Index(['jpg_url', 'img_num', 'p1', 'p1_conf', 'p1_dog', 'p2', 'p2_conf',
       'p2_dog', 'p3', 'p3_conf', 'p3_dog'],
      dtype='object')

In [60]:
# change labels
image_pred_clean.columns = ['image_url', 
                            'img_number', 
                            '1st_prediction',
                            '1st_prediction_confidence',
                            '1st_prediction_isdog',
                            '2nd_prediction',
                            '2nd_prediction_confidence',
                            '2nd_prediction_isdog',
                            '3rd_prediction',
                            '3rd_prediction_confidence',
                            '3rd_prediction_isdog']

In [61]:
# display new labels
image_pred_clean.columns

Index(['image_url', 'img_number', '1st_prediction',
       '1st_prediction_confidence', '1st_prediction_isdog', '2nd_prediction',
       '2nd_prediction_confidence', '2nd_prediction_isdog', '3rd_prediction',
       '3rd_prediction_confidence', '3rd_prediction_isdog'],
      dtype='object')

#### Define

Dog breeds contain underscores, and have different case formatting
- Replace underscores with whitespace
- Capitalize the first letter of each word

#### Code

In [62]:
# columns with dog breed
dog_breed_cols = ['1st_prediction', '2nd_prediction', '3rd_prediction']

# remove underscore and capitalize the first letter of each word 
for column in dog_breed_cols:
    image_pred_clean[column] = image_pred_clean[column].str.replace('_', ' ').str.title()

In [63]:
# display sample of changes
image_pred_clean[dog_breed_cols].sample(3)
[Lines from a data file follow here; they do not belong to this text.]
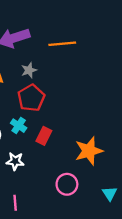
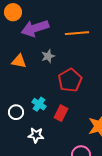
red pentagon: (31, 98) -> (70, 80), moved

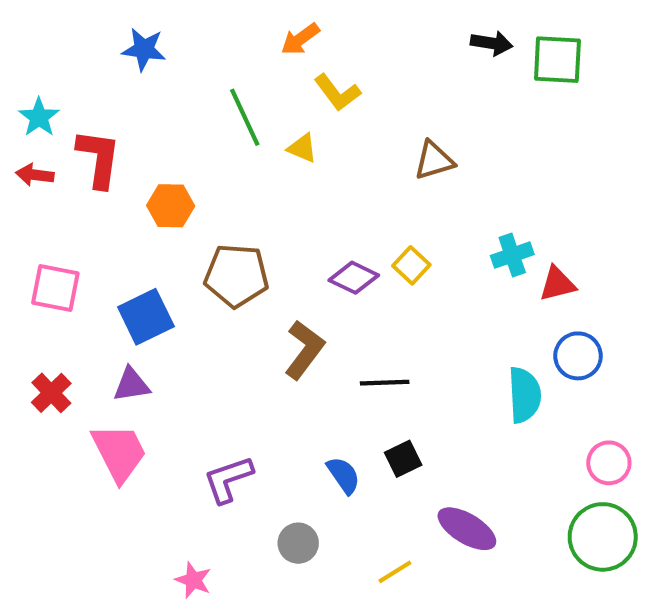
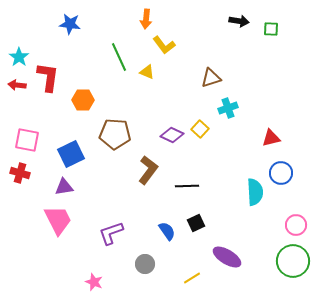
orange arrow: (300, 39) -> (146, 19), turned -48
green square: (557, 60) -> (271, 29), size x0.6
cyan cross: (512, 255) -> (228, 108), moved
red cross: (51, 393) -> (20, 173), moved, turned -30

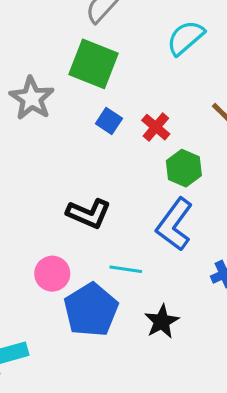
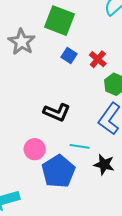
black star: (162, 321) -> (104, 165), moved, turned -30

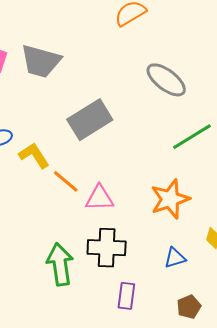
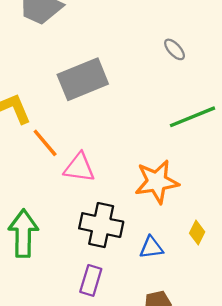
gray ellipse: (166, 80) -> (175, 49), size x0.5
black cross: (107, 248) -> (101, 225), moved

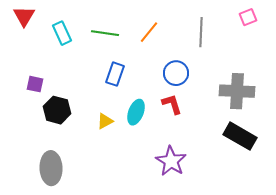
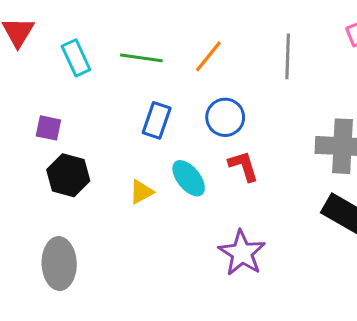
blue circle: (176, 73) -> (225, 117), moved
purple square: (35, 84) -> (48, 128), moved
cyan ellipse: (136, 112) -> (189, 178), turned -60

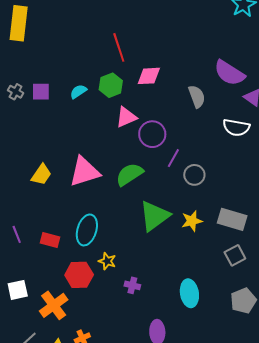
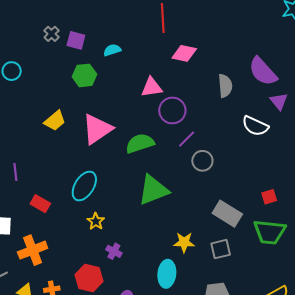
green hexagon: (111, 85) -> (84, 75), moved
pink triangle: (84, 172) -> (97, 129), turned -32
yellow star: (192, 221) -> (184, 242), moved
red rectangle: (50, 240) -> (40, 204), moved
red hexagon: (79, 275) -> (89, 278), moved

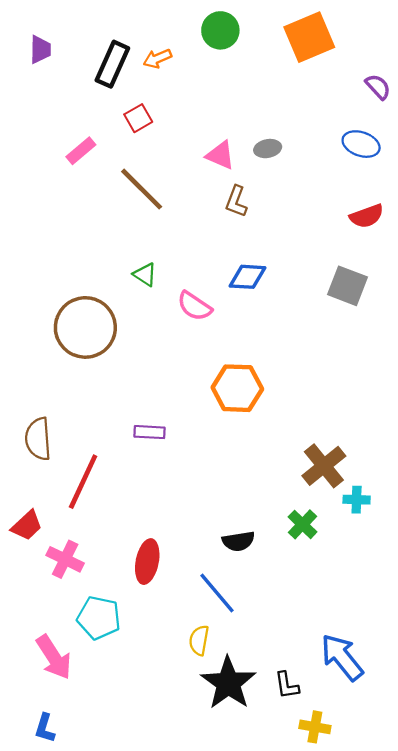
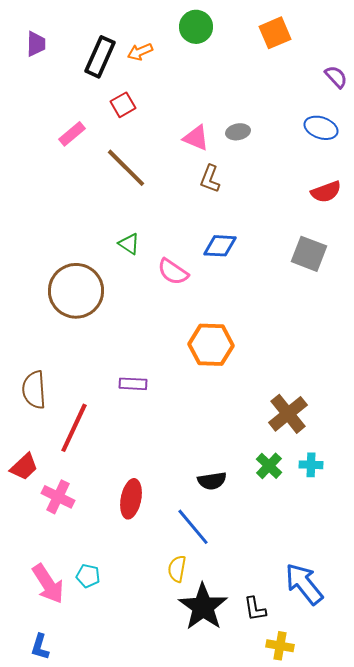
orange square: (309, 37) -> (275, 33), size x0.7
cyan cross: (357, 500) -> (311, 465), moved
cyan pentagon: (99, 618) -> (88, 576), moved, size x0.6

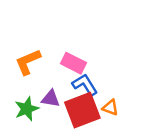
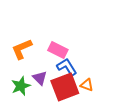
purple triangle: (51, 99) -> (40, 78), turned 35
Unnamed: 0_level_0,1st_prediction,2nd_prediction,3rd_prediction
tweet_id,Unnamed: 1_level_1,Unnamed: 2_level_1,Unnamed: 3_level_1
673363615379013632,Ox,Warthog,Bison
743980027717509120,Bull Mastiff,Rhodesian Ridgeback,Pug
677918531514703872,Eskimo Dog,Dalmatian,American Staffordshire Terrier


#### Define

Only 2075 images have been classified as dog images for top prediction
- If 1st predictions is not a dog breed, then use dog breed predicted in the 2nd or 3rd predicion

#### Code

In [64]:
# build function to determine dog breed
# if no breed detected, set value to NaN
# adapted from https://stackoverflow.com/a/26887820/7382214

def get_breed(row):
    if row['1st_prediction_isdog'] == True:
        return row['1st_prediction'], row['1st_prediction_confidence']
    if row['2nd_prediction_isdog'] == True:
        return row['2nd_prediction'], row['2nd_prediction_confidence']
    if row['3rd_prediction_isdog'] == True:
        return row['3rd_prediction'], row['3rd_prediction_confidence']
    return np.nan, np.nan

# apply function to dataset
# create new columns with data
image_pred_clean[['breed_predicted', 'prediction_confidence']] = pd.DataFrame(image_pred_clean.apply(lambda row: get_breed(row), axis = 1).tolist(), index = image_pred_clean.index) 

# drop old columns
image_pred_clean.drop(['1st_prediction',
                       '1st_prediction_confidence',
                       '1st_prediction_isdog',
                       '2nd_prediction',
                       '2nd_prediction_confidence',
                       '2nd_prediction_isdog',
                       '3rd_prediction',
                       '3rd_prediction_confidence',
                       '3rd_prediction_isdog'],
                      axis=1, inplace=True)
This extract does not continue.